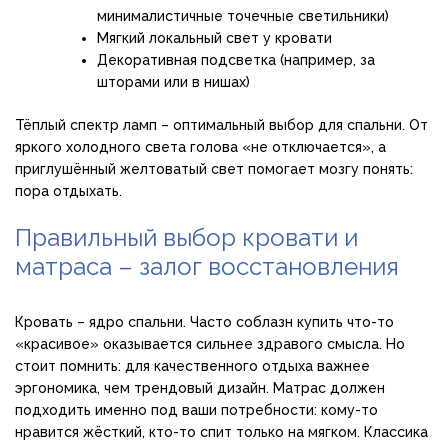
минималистичные точечные светильники)
Мягкий локальный свет у кровати
Декоративная подсветка (например, за
шторами или в нишах)
Тёплый спектр ламп – оптимальный выбор для спальни. От
яркого холодного света голова «не отключается», а
приглушённый желтоватый свет помогает мозгу понять:
пора отдыхать.
Правильный выбор кровати и
матраса – залог восстановления
Кровать – ядро спальни. Часто соблазн купить что-то
«красивое» оказывается сильнее здравого смысла. Но
стоит помнить: для качественного отдыха важнее
эргономика, чем трендовый дизайн. Матрас должен
подходить именно под ваши потребности: кому-то
нравится жёсткий, кто-то спит только на мягком. Классика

WHAT YOU NEED TO DO >> Lines holding the string "выбор": find them in the listing above and copy each one.

RESPONSE BOX >>
Тёплый спектр ламп – оптимальный выбор для спальни. От
Правильный выбор кровати и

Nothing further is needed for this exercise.